Over 1200+ words of essential molecular cloning concepts. Master Restriction Enzymes, Cloning Vectors, Gene Transfer, and Screening Methods to secure guaranteed marks in the upcoming DBT BET examination.

1. The Enzymatic Toolkit: Molecular Scissors & Glues

Recombinant DNA Technology (often called Genetic Engineering) relies entirely on a highly specialized toolkit of enzymes capable of cutting, joining, and modifying nucleic acids. Understanding the precise cofactor requirements and mechanisms of these enzymes is a high-yield topic for DBT-BET.
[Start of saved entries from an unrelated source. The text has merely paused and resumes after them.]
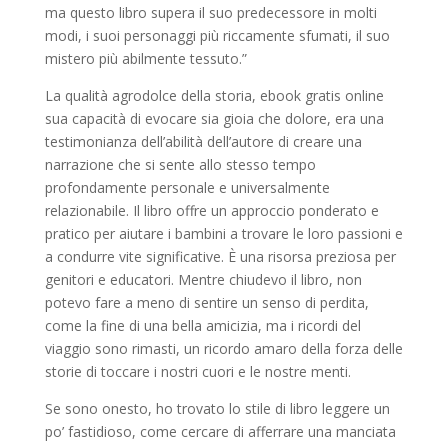
ma questo libro supera il suo predecessore in molti
modi, i suoi personaggi più riccamente sfumati, il suo
mistero più abilmente tessuto.”
La qualità agrodolce della storia, ebook gratis online
sua capacità di evocare sia gioia che dolore, era una
testimonianza dell’abilità dell’autore di creare una
narrazione che si sente allo stesso tempo
profondamente personale e universalmente
relazionabile. Il libro offre un approccio ponderato e
pratico per aiutare i bambini a trovare le loro passioni e
a condurre vite significative. È una risorsa preziosa per
genitori e educatori. Mentre chiudevo il libro, non
potevo fare a meno di sentire un senso di perdita,
come la fine di una bella amicizia, ma i ricordi del
viaggio sono rimasti, un ricordo amaro della forza delle
storie di toccare i nostri cuori e le nostre menti.
Se sono onesto, ho trovato lo stile di libro leggere un
po’ fastidioso, come cercare di afferrare una manciata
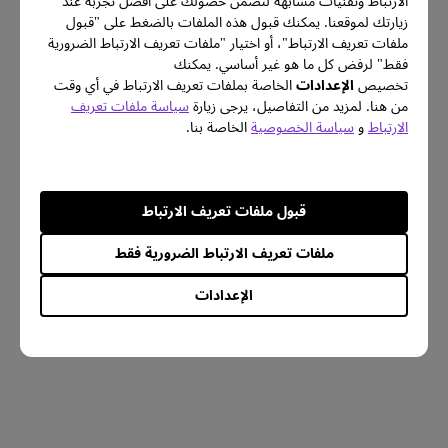
الارتباط وتقنيات مشابهة لتضمن حصولك على أفضل تجربة عند
زيارتك لموقعنا. يمكنك قبول هذه الملفات بالضغط على "قبول
ملفات تعريف الارتباط"، أو اختيار "ملفات تعريف الارتباط الضرورية
فقط" لرفض كل ما هو غير أساسي. يمكنك
تخصيص
الإعدادات
الخاصة بملفات تعريف الارتباط في أي وقت
من هنا. لمزيد من التفاصيل، يرجى زيارة
سياسة ملفات تعريف
الارتباط
و
سياسة الخصوصية
الخاصة بنا.
قبول ملفات تعريف الارتباط
ملفات تعريف الارتباط الضرورية فقط
الإعدادات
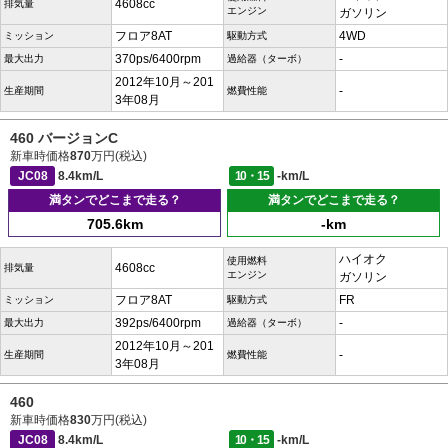
4608cc
排気量
エンジン
ガソリン
フロア8AT
4WD
ミッション
駆動方式
370ps/6400rpm
-
最大出力
過給器（ターボ）
2012年10月～201
-
生産期間
燃費性能
3年08月
460 バージョンC
新車時価格
870
万円(税込)
JC08
8.4km/L
10・15
-km/L
満タンでどこまで走る？
満タンでどこまで走る？
705.6km
-km
ハイオク
使用燃料
4608cc
排気量
エンジン
ガソリン
フロア8AT
FR
ミッション
駆動方式
392ps/6400rpm
-
最大出力
過給器（ターボ）
2012年10月～201
-
生産期間
燃費性能
3年08月
460
新車時価格
830
万円(税込)
JC08
8.4km/L
10・15
-km/L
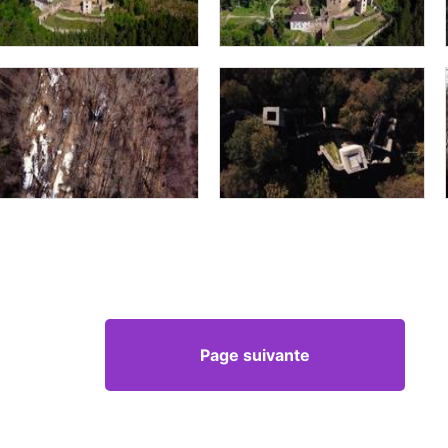
Page suivante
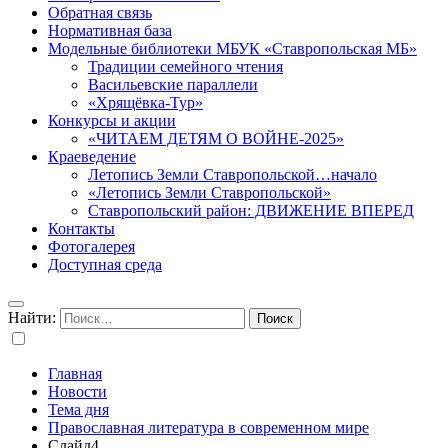
Обратная связь
Нормативная база
Модельные библиотеки МБУК «Ставропольская МБ»
Традиции семейного чтения
Васильевские параллели
«Хрящёвка-Тур»
Конкурсы и акции
«ЧИТАЕМ ДЕТЯМ О ВОЙНЕ-2025»
Краеведение
Летопись Земли Ставропольской…начало
«Летопись Земли Ставропольской»
Ставропольский район: ДВИЖЕНИЕ ВПЕРЕД
Контакты
Фотогалерея
Доступная среда
Найти:
Главная
Новости
Тема дня
Православная литература в современном мире
Слайд4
1.1 Restriction Endonucleases (REs)

These are bacterial defense enzymes that degrade foreign viral DNA. They recognize specific palindromic sequences. The exam frequently targets the differences between the major types:

  • Type I: Complex, multi-subunit enzymes that cut DNA at random, non-specific sites far away (up to 1000 bp) from their recognition sequence. Cofactors required: ATP, S-adenosylmethionine (SAM), and Mg2+. Not useful for cloning.
  • Type II: The absolute workhorses of RDT. They recognize specific palindromic sequences (usually 4-8 bp) and cut strictly within or immediately adjacent to the site, producing predictable sticky (cohesive) or blunt ends. Cofactors required: Only Mg2+.
  • Type III: Cleave DNA a short, specific distance (24-26 bp) away from the recognition site. Cofactors required: ATP and Mg2+ (SAM stimulates activity but is not strictly required).
Star Activity: Under non-optimal laboratory conditions (e.g., high glycerol >5%, incorrect pH, low ionic strength, or replacing Mg2+ with Mn2+), Type II restriction enzymes relax their strict specificity and cut at incorrect, non-target sites. Example: EcoRI (GAATTC) might cut at NAATTC.
Enzyme Terminology Definition Classic Example
Isoschizomers Different enzymes from different organisms that recognize the exact same sequence and cut at the exact same location. SphI and BbuI (both cut CGTAC↓G)
Neoschizomers Enzymes that recognize the exact same sequence but cut at different positions within that sequence. SmaI (cuts blunt: CCC↓GGG) & XmaI (cuts sticky: C↓CCGGG)
Isocaudomers Enzymes that recognize slightly different sequences but produce the exact same sticky ends. Can be ligated together, but the hybrid site cannot be cut by either original enzyme. BamHI (G↓GATCC) & Sau3AI (↓GATC)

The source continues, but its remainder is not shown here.